TOVRO offers many advantages, as has been discussed, along with a few disadvantages. The principal disadvantages of TOVRO include the need for MMF and the requirement of forcible physiotherapy by patients themselves. MMF is required for approximately 7 to 10 days after osteotomy, and application of the forcible and strict protocol of active physiotherapy is required for 1 or 2 weeks after release of MMF. Patients’ understanding and cooperation during physiotherapy are critically important during this period for a favorable treatment prognosis.

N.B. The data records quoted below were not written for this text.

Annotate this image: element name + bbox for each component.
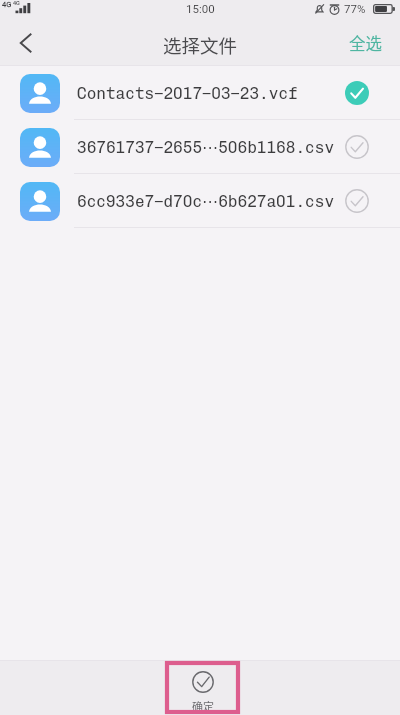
button[interactable]: Contacts‒2017‒03‒23.vcf — [0, 66, 400, 120]
staticText: 选择文件 — [163, 32, 238, 59]
staticText: Contacts‒2017‒03‒23.vcf — [77, 82, 339, 104]
button[interactable]: 36761737‒2655⋯506b1168.csv — [0, 120, 400, 174]
staticText: 77% — [344, 2, 366, 15]
button[interactable]: Back — [0, 22, 50, 66]
staticText: 全选 — [349, 31, 382, 55]
button[interactable]: 6cc933e7‒d70c⋯6b627a01.csv — [0, 174, 400, 228]
staticText: 6cc933e7‒d70c⋯6b627a01.csv — [77, 190, 339, 212]
staticText: 36761737‒2655⋯506b1168.csv — [77, 136, 339, 158]
staticText: 4G — [13, 0, 20, 6]
staticText: 15:00 — [186, 2, 215, 15]
button[interactable]: 全选 — [335, 22, 400, 66]
button[interactable]: 确定 — [167, 663, 238, 712]
staticText: 4G — [2, 0, 12, 9]
staticText: 确定 — [192, 698, 214, 712]
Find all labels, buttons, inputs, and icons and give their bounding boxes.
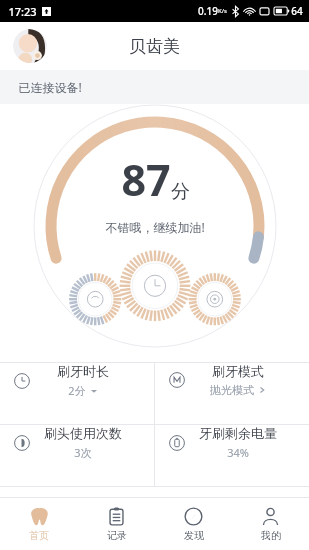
staticText: 刷头使用次数 xyxy=(44,425,122,441)
staticText: 贝齿美 xyxy=(129,36,180,57)
button[interactable]: 记录 xyxy=(78,498,155,550)
staticText: K/s xyxy=(218,7,227,15)
staticText: 2分 xyxy=(68,383,86,398)
button[interactable]: 牙刷剩余电量 xyxy=(155,425,309,460)
button[interactable]: 已连接设备! xyxy=(0,70,309,104)
staticText: 已连接设备! xyxy=(18,79,82,95)
staticText: 64 xyxy=(291,4,303,18)
staticText: 记录 xyxy=(107,529,127,542)
button[interactable]: 刷头使用次数 xyxy=(0,425,154,460)
staticText: 刷牙时长 xyxy=(57,363,109,379)
staticText: 我的 xyxy=(261,529,281,542)
staticText: 分 xyxy=(171,180,190,204)
button[interactable]: 刷牙时长 xyxy=(0,363,154,398)
staticText: 0.19 xyxy=(198,4,218,18)
staticText: 17:23 xyxy=(8,4,37,19)
button[interactable]: 发现 xyxy=(155,498,232,550)
staticText: 87 xyxy=(121,150,171,209)
staticText: 牙刷剩余电量 xyxy=(199,425,277,441)
staticText: 刷牙模式 xyxy=(212,363,264,379)
staticText: 发现 xyxy=(184,529,204,542)
staticText: 34% xyxy=(227,445,249,460)
staticText: 不错哦，继续加油! xyxy=(105,219,205,235)
button[interactable]: 首页 xyxy=(0,498,78,550)
button[interactable]: 我的 xyxy=(232,498,309,550)
staticText: 3次 xyxy=(74,445,92,460)
staticText: 首页 xyxy=(29,529,49,542)
button[interactable]: 刷牙模式 xyxy=(155,363,309,397)
button[interactable]: Profile xyxy=(13,29,47,63)
staticText: 抛光模式 xyxy=(210,383,254,397)
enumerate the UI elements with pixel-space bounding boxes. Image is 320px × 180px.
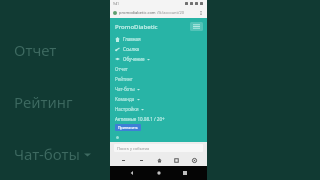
button[interactable]: More options [197, 9, 204, 16]
staticText: PromoDiabetic [115, 23, 158, 31]
button[interactable]: Чат-боты [115, 84, 203, 94]
staticText: Ссылка [123, 46, 139, 52]
button[interactable]: Back [118, 155, 128, 165]
button[interactable]: Secure [113, 7, 204, 18]
button[interactable]: Настройки [115, 104, 203, 114]
button[interactable]: Forward [136, 155, 146, 165]
button[interactable]: Recents [180, 168, 190, 178]
button[interactable]: Menu [190, 22, 203, 31]
button[interactable]: Account [115, 135, 120, 140]
button[interactable]: Рейтинг [14, 92, 110, 112]
button[interactable]: Отчет [115, 64, 203, 74]
button[interactable]: Команда [115, 94, 203, 104]
button[interactable]: Отчет [14, 40, 110, 60]
staticText: Главная [123, 36, 141, 42]
staticText: Рейтинг [115, 76, 133, 82]
button[interactable]: Обучение [115, 54, 203, 64]
button[interactable]: Tabs [171, 155, 181, 165]
staticText: Активные 10.08.1 / 20+ [115, 116, 165, 122]
staticText: Отчет [115, 66, 128, 72]
staticText: Команда [115, 96, 135, 102]
staticText: /lk/account/20 [157, 10, 185, 15]
button[interactable]: Пригласить [115, 124, 141, 131]
staticText: Обучение [123, 56, 145, 62]
button[interactable]: Поиск у события [114, 144, 203, 152]
button[interactable]: Menu [189, 155, 199, 165]
button[interactable]: Home [154, 168, 164, 178]
other: Secure [113, 11, 117, 15]
button[interactable]: Home [154, 155, 164, 165]
button[interactable]: Ссылка [115, 44, 203, 54]
staticText: Отчет [14, 40, 57, 60]
staticText: 9:41 [113, 2, 119, 6]
staticText: Рейтинг [14, 92, 73, 112]
button[interactable]: Back [127, 168, 137, 178]
button[interactable]: Чат-боты [14, 144, 110, 164]
staticText: Настройки [115, 106, 139, 112]
staticText: promodiabetic.com [119, 10, 156, 15]
staticText: Чат-боты [14, 144, 80, 164]
button[interactable]: Рейтинг [115, 74, 203, 84]
staticText: Поиск у события [117, 146, 150, 151]
button[interactable]: Главная [115, 34, 203, 44]
staticText: Чат-боты [115, 86, 135, 92]
staticText: Пригласить [118, 125, 138, 130]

It is interesting to note that in spite of the many advantages of TOVRO over SSRO, TOVRO is not yet widely used for setback movement of the mandible. Many surgeons still prefer SSRO over TOVRO, and they choose TOVRO as the alternative to SSRO to treat patients with TMD or mandibular prognathism with remarkable asymmetry. Such a phenomenon seems to originate from a doubtful predilection about the prognosis for postoperative stability of TOVRO, which is based on poor previous experiences before the protocol for post-TOVRO management became available.

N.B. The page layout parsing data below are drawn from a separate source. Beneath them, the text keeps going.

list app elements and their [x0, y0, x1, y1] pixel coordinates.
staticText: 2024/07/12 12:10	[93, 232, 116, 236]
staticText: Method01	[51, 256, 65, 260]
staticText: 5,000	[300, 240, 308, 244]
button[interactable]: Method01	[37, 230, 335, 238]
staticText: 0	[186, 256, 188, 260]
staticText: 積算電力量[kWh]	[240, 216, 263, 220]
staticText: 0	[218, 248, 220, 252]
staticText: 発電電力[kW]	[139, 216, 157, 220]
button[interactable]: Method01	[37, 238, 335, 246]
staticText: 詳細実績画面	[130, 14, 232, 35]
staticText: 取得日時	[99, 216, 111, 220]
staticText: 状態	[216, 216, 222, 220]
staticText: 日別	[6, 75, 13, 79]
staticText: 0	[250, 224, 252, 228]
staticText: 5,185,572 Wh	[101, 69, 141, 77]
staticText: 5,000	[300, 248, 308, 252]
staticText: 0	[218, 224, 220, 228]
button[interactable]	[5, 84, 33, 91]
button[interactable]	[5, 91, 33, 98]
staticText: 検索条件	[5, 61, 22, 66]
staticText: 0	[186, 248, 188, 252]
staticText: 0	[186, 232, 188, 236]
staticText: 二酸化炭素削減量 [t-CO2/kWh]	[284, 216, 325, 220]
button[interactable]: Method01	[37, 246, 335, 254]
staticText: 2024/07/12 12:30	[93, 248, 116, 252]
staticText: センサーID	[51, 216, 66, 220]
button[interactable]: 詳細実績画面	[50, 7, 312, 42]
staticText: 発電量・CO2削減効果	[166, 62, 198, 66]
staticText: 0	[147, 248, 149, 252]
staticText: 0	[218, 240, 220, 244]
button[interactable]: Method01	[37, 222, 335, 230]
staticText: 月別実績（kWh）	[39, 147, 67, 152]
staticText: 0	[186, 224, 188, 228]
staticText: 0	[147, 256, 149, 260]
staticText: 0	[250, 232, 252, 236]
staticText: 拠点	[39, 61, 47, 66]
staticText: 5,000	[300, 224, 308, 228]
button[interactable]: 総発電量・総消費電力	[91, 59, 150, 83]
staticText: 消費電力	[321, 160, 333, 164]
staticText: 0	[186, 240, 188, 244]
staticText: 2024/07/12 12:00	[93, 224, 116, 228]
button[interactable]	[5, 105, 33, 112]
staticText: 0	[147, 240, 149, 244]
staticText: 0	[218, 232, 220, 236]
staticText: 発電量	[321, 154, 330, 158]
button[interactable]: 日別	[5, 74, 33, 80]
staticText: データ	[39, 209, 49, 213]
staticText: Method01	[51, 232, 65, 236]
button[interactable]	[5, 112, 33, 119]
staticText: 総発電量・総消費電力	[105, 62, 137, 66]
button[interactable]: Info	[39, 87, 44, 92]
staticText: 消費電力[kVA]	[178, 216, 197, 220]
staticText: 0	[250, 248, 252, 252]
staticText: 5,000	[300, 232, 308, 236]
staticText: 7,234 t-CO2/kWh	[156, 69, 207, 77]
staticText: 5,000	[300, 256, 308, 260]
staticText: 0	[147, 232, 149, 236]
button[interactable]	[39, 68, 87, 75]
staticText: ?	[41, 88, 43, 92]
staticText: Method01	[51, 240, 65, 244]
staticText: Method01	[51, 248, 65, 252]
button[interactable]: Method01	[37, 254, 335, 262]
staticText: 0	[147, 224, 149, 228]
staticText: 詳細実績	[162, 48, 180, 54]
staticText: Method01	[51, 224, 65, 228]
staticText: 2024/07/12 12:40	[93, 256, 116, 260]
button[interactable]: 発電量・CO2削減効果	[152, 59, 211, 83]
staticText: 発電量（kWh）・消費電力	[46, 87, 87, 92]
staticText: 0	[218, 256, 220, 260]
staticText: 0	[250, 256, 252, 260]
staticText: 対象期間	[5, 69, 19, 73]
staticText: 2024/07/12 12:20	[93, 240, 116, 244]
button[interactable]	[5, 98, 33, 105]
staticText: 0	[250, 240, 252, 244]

INDICATIONS AND CONTRAINDICATIONS
In most cases, no contraindication for TOVRO is noticeable in terms of the morphology of the mandibular ramus or the required amount of setback of the distal segment of the mandible. My clinical experience with more than 500 patients proves that interference during backward movement of the mandible does not depend on the amount of setback but on the degree of medial flaring or unfavorable thickness of the proximal part of the ramus. Such limitations can be easily overcome by reducing the medial volume of the proximal segment. Another limiting factor is the anatomic interference between the coronoid process and the skull base, or with the temporomandibular joint (TMJ) capsule when significant posterior impaction of the maxilla or significant setback of the mandible occurs concurrently. In these cases, coronoidotomy, a simple horizontal cut of the coronoid process above the mandibular foramen, is a useful modification that can be performed to prevent such interference. However, coronoidectomy, the removal of the coronoid process, should be avoided because it can impose difficulties in physiotherapy.

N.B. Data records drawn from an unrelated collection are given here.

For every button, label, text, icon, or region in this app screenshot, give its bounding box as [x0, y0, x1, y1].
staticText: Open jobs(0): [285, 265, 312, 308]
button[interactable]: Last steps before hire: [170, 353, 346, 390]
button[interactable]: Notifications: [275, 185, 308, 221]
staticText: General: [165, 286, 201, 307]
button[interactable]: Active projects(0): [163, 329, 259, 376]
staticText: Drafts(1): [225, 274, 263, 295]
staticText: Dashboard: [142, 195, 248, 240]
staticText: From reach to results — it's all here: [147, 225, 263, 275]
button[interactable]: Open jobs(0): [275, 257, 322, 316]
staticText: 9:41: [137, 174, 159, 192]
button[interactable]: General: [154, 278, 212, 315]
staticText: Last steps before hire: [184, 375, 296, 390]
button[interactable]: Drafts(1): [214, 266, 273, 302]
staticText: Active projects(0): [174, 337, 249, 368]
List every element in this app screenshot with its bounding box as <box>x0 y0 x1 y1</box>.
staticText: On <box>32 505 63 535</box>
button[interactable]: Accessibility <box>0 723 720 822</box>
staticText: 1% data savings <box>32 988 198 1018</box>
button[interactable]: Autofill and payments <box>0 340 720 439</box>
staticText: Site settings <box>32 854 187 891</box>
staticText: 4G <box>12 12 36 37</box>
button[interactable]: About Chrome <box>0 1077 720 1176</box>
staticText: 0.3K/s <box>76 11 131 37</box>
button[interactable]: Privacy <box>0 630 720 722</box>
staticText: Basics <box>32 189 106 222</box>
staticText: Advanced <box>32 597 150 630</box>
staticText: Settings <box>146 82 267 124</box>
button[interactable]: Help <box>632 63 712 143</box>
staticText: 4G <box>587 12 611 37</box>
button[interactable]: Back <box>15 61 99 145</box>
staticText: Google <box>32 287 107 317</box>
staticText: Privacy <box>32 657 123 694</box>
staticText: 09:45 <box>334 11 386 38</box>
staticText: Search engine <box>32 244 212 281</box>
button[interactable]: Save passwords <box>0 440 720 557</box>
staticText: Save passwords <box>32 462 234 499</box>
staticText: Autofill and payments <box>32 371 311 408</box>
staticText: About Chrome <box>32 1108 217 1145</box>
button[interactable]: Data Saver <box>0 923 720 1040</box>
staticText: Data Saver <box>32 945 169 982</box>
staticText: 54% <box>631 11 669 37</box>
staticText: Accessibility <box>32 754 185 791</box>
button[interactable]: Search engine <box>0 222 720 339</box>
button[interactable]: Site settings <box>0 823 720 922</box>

TOVRO should be considered for patients with previous TMJ disorder, except in cases of disk perforation or TMJ arthritis. Such preoperative TMD can be treated concurrently as the condylar heads freely move into a stable position through physiotherapy during the bone healing period after TOVRO. The most reliable advantage of TOVRO is that separation of the condyle from the corpus permits free repositioning of the condylar head until bone union between segments has been achieved. During this process, the condylar heads certainly go through initial sagging and torque for a while, but they gradually find their way into a physiologically equilibrated position. Concurrent remodeling occurs as well. In this manner, TOVRO provides an excellent treatment for TMD (see Table 4-2 ). Therefore, TMD treatment prior to TOVRO is unnecessary for patients with both TMD problems and mandibular prognathism.